記憶がぶっ飛んだ。
 そんな感じ。
 ほんの数分前の出来事だったと想うのに、ほんとういつの間にかってやつ。
 気づいたら俺は、屋上という名の「kitty」御一行様テリトリー、魔界へ来ていて。
 頬を撫でるそよ風、どこまでも青く広がる空を見上げ、気持ちのいい天気だなぁなんてことをぼんやり考えていた。

 冷たくて固いコンクリートの上、きちんと正座して、頑丈な鉄柵にそうっと背を預けつつ。
 隣には、この魔界…いや最早世界そのものを統べる絶対的な独裁者、大魔覇王様こと鷹藤光様がギンギンギラギラさり気ないわけなく降臨なさっておられまっする。
 心の中なのにまっする言っちゃった!
 そりゃあね、人間すぐには圧倒的恐怖を消し去ることはできませんからね、内心の呟きでも動揺は出てしまうものさ。

 だって、もはや俺の中で大心友のはるるだって、「〜です」を「〜だす!」って元気よく言っちゃったじゃん?
 しっかり者で働き者のお母さんはるるだって、そんなうっかりミスを披露しちゃうんだよ?
 極限まで追い詰められている満が、平然とこの場に存在できるわけがないっしょ。
 これ、常識。
 超、基本の中の基本中の基本的な定理ね。
 次のテストで出すから、全員覚えておくように!

 なーんてね。
 心の中のテンションだって、もうすっごい低め。
 満、満ん、満ちゃん?
 アナタが平凡だってこと、地球上の全生命体みーんな知っているけれども、さて、アナタはこんなにノリの悪いテンション低い子だったっけ?
 答えはノー。
 いついかなる時も、俺は笑いを忘れない。

 ノリと空気を読むことは忘れない。
 例え表に出せなくとも、心の中では常にフィーバー、アゲアゲな俺だったはずだぜ。
 どうしてこんなふうに、俺が…
 痛みはさっきよりずいぶんマシだけど、相変わらず痛み続ける胸を抱えて、この人の隣に座ってなきゃならないんだ。
 
 魔界の中に、俺達一般人が足を踏み入れるなど、本来あってはならない。
 有り得ない禁忌破りだ。
 1歩魔界へ近づこうものならばどんな呪いが降りかかるやら、それより何より生きてお里へ戻れるものか、過去に無事な帰還者が居たのだかどうだか、恐らく全生徒誰も把握していない学園伝説。
 実際問題、現在、遠目からだけど「kitty」様御一行より、実に刺々しく激しいメンチ切られまくっている。

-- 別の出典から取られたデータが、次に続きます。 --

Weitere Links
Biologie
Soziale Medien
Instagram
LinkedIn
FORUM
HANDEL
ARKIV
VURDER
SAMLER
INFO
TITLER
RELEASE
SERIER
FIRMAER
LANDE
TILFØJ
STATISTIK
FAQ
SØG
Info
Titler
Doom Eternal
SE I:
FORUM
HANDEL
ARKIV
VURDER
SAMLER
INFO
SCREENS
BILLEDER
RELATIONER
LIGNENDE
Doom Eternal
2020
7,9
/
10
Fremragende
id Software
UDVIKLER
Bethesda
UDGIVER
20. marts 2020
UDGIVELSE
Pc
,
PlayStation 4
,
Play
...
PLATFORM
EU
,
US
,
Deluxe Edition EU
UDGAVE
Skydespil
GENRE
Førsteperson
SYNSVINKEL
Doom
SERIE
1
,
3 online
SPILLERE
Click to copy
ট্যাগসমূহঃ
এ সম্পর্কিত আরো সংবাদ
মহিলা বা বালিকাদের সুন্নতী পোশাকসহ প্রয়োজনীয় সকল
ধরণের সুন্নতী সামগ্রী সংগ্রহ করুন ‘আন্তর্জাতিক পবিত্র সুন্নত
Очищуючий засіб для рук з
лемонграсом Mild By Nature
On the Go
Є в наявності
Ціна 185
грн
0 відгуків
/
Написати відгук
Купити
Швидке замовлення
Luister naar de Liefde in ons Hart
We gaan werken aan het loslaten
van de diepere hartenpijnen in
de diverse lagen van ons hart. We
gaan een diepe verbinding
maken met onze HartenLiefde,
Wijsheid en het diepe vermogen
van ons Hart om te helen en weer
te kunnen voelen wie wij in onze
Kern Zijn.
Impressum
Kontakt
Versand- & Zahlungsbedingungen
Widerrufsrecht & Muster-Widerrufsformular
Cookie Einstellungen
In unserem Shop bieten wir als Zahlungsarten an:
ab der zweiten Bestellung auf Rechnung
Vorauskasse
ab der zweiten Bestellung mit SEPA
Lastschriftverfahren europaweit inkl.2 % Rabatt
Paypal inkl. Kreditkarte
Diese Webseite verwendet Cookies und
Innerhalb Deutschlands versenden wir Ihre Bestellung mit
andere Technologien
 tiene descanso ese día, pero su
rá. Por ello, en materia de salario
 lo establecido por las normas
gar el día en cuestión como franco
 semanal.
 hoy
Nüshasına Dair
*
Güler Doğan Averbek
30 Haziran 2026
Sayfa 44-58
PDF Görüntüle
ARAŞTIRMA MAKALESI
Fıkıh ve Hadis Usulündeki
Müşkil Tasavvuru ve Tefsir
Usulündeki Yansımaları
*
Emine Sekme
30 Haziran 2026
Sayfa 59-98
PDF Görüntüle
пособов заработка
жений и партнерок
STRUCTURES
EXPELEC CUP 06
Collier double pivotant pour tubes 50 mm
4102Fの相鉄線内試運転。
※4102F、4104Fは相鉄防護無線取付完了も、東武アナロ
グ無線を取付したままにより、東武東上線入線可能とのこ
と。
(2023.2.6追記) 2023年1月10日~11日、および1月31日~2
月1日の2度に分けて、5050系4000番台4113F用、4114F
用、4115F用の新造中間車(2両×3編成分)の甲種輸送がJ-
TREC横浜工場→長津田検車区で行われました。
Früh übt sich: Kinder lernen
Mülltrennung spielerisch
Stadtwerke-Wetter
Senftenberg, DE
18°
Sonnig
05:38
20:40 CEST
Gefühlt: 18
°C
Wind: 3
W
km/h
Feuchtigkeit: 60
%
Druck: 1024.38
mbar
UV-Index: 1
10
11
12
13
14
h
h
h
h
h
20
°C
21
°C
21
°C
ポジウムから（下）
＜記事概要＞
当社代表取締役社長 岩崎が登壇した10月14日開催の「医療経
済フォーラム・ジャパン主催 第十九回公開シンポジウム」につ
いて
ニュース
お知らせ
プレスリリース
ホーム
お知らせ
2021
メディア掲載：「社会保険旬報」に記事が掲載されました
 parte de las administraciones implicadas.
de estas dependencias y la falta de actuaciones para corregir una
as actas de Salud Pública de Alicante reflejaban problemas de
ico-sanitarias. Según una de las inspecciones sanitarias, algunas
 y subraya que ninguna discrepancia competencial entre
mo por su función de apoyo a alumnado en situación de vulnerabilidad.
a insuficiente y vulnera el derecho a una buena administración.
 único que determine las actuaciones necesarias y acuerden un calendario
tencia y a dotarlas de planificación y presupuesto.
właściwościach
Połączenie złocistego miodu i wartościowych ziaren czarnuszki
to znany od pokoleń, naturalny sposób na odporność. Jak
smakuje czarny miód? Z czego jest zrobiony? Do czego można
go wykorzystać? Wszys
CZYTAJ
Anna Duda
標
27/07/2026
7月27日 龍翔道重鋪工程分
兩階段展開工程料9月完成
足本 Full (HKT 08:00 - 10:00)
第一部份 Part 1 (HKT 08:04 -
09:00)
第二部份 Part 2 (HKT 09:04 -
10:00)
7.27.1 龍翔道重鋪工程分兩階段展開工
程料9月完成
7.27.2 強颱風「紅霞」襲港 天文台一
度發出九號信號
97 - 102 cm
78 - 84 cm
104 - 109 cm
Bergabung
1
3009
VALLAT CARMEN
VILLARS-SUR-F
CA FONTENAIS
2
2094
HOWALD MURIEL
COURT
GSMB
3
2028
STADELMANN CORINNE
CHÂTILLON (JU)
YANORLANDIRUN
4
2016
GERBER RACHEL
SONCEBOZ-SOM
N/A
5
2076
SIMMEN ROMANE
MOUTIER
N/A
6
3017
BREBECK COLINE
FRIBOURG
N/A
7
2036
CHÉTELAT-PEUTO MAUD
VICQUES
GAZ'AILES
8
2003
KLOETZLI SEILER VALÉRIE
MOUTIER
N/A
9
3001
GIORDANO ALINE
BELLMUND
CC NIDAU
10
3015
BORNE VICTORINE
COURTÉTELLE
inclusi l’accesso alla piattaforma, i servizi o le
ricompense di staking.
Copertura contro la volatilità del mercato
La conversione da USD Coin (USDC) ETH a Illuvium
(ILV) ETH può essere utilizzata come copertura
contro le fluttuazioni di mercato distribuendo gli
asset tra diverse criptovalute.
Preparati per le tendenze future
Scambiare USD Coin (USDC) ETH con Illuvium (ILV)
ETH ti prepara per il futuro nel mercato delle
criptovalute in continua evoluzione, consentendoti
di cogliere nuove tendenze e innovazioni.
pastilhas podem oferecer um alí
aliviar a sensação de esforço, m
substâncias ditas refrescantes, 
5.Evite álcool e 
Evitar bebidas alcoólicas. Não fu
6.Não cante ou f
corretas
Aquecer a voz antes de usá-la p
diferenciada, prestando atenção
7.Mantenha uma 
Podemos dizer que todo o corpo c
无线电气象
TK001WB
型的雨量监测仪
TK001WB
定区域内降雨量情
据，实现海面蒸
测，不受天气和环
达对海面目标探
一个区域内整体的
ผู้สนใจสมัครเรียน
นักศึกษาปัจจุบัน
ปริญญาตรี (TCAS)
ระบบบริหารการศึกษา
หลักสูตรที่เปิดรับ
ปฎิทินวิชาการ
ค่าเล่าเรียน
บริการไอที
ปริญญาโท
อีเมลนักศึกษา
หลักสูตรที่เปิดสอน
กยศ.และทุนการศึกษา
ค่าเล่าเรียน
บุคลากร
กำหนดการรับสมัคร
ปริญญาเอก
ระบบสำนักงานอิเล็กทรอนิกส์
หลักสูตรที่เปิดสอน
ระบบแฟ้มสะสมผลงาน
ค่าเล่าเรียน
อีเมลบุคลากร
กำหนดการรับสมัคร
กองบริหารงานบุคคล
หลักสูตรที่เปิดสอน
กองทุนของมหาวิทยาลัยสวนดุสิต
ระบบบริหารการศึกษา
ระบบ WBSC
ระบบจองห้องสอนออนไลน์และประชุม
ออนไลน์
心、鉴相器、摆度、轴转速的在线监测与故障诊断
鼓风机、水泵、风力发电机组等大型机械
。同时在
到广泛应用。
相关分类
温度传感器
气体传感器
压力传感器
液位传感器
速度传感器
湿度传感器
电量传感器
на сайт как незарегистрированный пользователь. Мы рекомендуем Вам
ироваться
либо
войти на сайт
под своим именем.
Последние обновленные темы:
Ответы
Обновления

 差し詰め、あのミジンコ以下生物何だぁ?ゴラ!ってところか。
 誰よりドス黒くビッカビカした大魔覇王様オーラが、すぐ隣に存在するお陰で、どうにか禍々しい気配のハンター共から命を獲られずに生きている俺。
 狙われてはいるけれど。
 すこしでも隙を見せたら、もしくは大魔覇王様が席を外そうものなら、きっと容赦なくボッコボコのぐっちゃんぐっちゃんだろう。

 しっちゃかめっちゃかに痛めつけられ、後にはバターになった満が残りました、とさ。
 みたいな?
 まさかの固体から液体化しちゃう系?
 どこをどう取っても笑えない、明らか大ピンチの状態に、でも俺は至って平静だった。
 いや、冷めていた。
 いや、無感覚だった。
 そう、すべてに。

 怖いよ。
 昨日から、ずっと怖いよ。
 怖くないわけがない、だって相手は「kitty」を束ねる残虐非道の鷹藤光。
 今だって、できることならこの鉄柵乗り越えて逃げ出したいぐらい、怖いはずなんだ。
 なのに、俺の中の感情やら感覚やら、錆びついたのか凍ってしまったのか定かではないが、今ひとつ稼動してくれない。

 呆然としている。
 ただこうして座っているだけで、僅かにも動けない。
 ねぇ、いつから手を繋いでいたんだっけ?
 ついさっきのこと、ひどく痛々しいと想わせる、見ているこっちまで辛くなりそうな笑顔を浮かべていた大魔覇王様は、何の魔術を行使なさったのか、いつの間にか話は終わっていて。
 いつの間にか俺の手を掴んで、いつの間にか俺の手を引いて魔界に突入したようだ。

 至極当たり前の顔をして。
 周囲…恐らく側近の皆々様方だ…のどよめきにも怪訝な視線にも当然臆することなく、威風堂々ここに存在している鷹藤光。
 俺の右手と、自身の左手を絡ませたまま。
 沈黙は金なりと言わんばかりに、静まり返っている世界。
 誰かがすぐ近くでわーわー言っている気配はあった、けど、俺の耳にはあまり届かない。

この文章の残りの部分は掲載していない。